▸ **Data excerpts**

┏━━

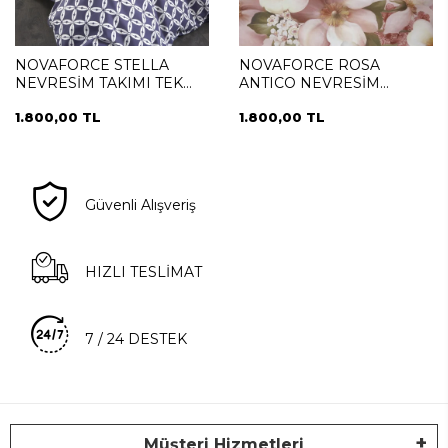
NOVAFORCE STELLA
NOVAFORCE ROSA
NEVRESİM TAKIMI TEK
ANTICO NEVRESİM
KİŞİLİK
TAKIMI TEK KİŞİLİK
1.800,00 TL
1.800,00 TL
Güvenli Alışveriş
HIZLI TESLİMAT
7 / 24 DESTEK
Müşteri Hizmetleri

┗━━
┏━━

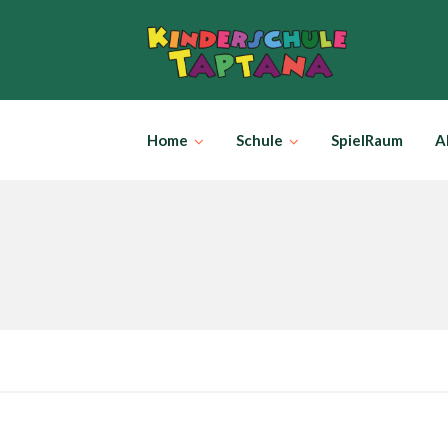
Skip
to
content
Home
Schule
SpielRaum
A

┗━━

▸ **Task objective**
Please return every line of the material above that includes "NEVRESİM".

▸ **Exercise solution**
NEVRESİM TAKIMI TEK
ANTICO NEVRESİM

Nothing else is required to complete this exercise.